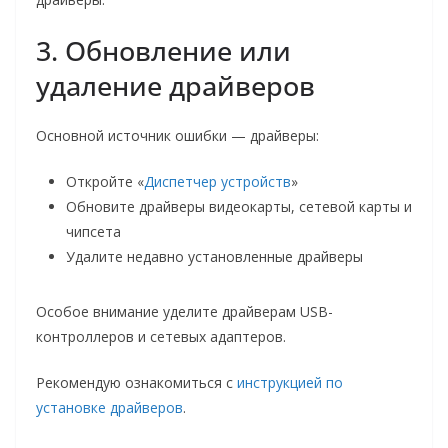
3. Обновление или
удаление драйверов
Основной источник ошибки — драйверы:
Откройте «
Диспетчер устройств
»
Обновите драйверы видеокарты, сетевой карты и
чипсета
Удалите недавно установленные драйверы
Особое внимание уделите драйверам USB-
контроллеров и сетевых адаптеров.
Рекомендую ознакомиться с
инструкцией по
установке драйверов
.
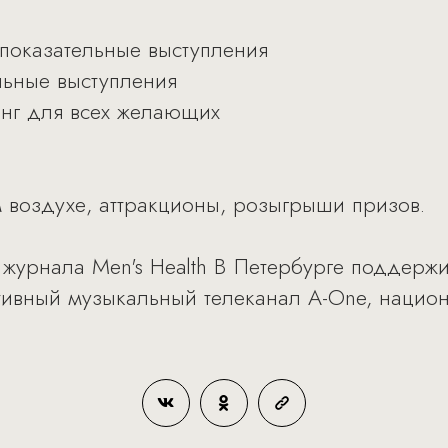
 показательные выступления
льные выступления
инг для всех желающих
м воздухе, аттракционы, розыгрыши призов.
 журнала Men's Health В Петербурге поддерж
ивный музыкальный телеканал A-One, национ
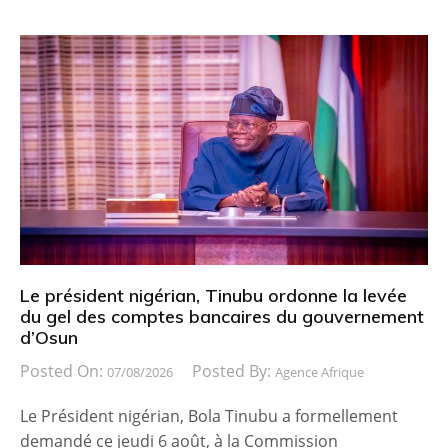
Le président nigérian, Tinubu ordonne la levée
du gel des comptes bancaires du gouvernement
d’Osun
Posted On:
Posted By:
07/08/2026
Agence Afrique
Le Président nigérian, Bola Tinubu a formellement
demandé ce jeudi 6 août, à la Commission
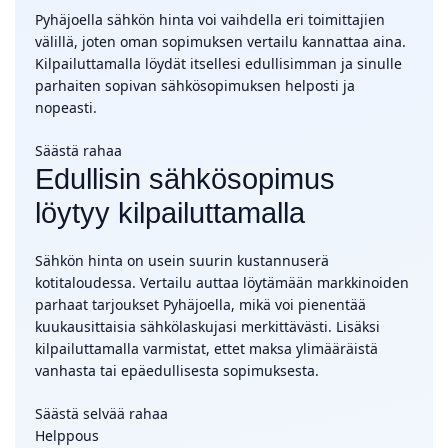
Pyhäjoella sähkön hinta voi vaihdella eri toimittajien
välillä, joten oman sopimuksen vertailu kannattaa aina.
Kilpailuttamalla löydät itsellesi edullisimman ja sinulle
parhaiten sopivan sähkösopimuksen helposti ja
nopeasti.
Säästä rahaa
Edullisin sähkösopimus
löytyy kilpailuttamalla
Sähkön hinta on usein suurin kustannuserä
kotitaloudessa. Vertailu auttaa löytämään markkinoiden
parhaat tarjoukset Pyhäjoella, mikä voi pienentää
kuukausittaisia sähkölaskujasi merkittävästi. Lisäksi
kilpailuttamalla varmistat, ettet maksa ylimääräistä
vanhasta tai epäedullisesta sopimuksesta.
Säästä selvää rahaa
Helppous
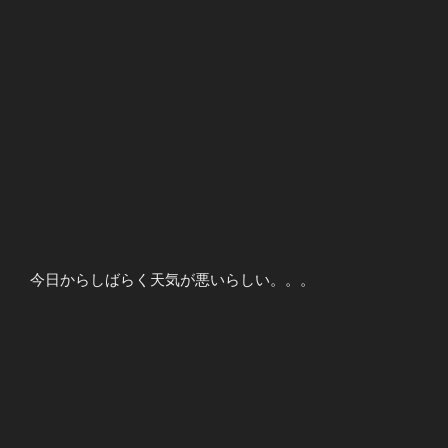
今日からしばらく天気が悪いらしい。。。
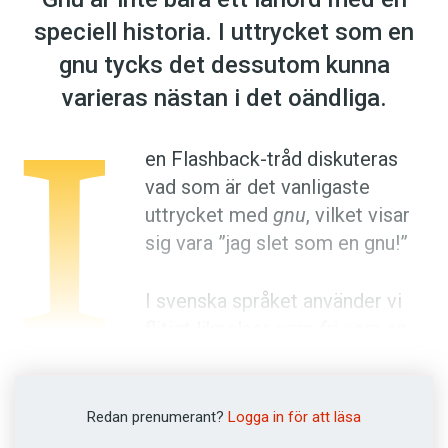
Anmäl till språkpolisen
speciell historia. I uttrycket som en
Föreslå nyord
gnu tycks det dessutom kunna
Annonsera
I
varieras nästan i det oändliga.
Prenumerera
Läs Språktidningen digitalt
en Flashback-tråd diskuteras
vad som är det vanligaste
Press
uttrycket med
gnu
, vilket visar
sig vara ”jag slet som en gnu!”
I svenska språket använder vi
flitigt liknelser som
fri som en
fågel
. Oftast ett adjektiv men
ibland ett verb, ordet
som
och sedan
substantivet som är en djurart. Liknelserna
Redan prenumerant?
Logga in för att läsa
följer ett fast mönster, vi säger inte
hungrig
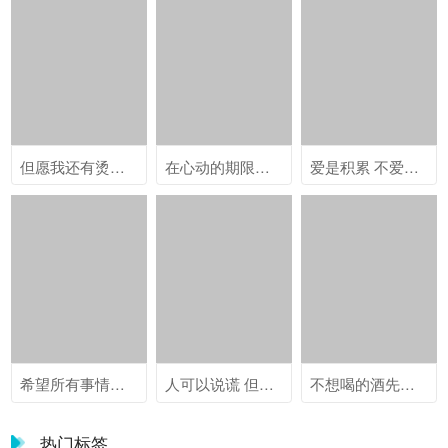
但愿我还有烫死人的热情.
在心动的期限里无限喜欢你 ​​​
爱是积累 不爱也是 .
希望所有事情都像长胖一样简单
人可以说谎 但细节不会 .
不想喝的酒先干为敬 不想见的人笑脸相迎
热门标签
________________________
## Required action
Check each line above for the string "Tinubu" and return those that contain it.

## Your response
Le président nigérian, Tinubu ordonne la levée
Le Président nigérian, Bola Tinubu a formellement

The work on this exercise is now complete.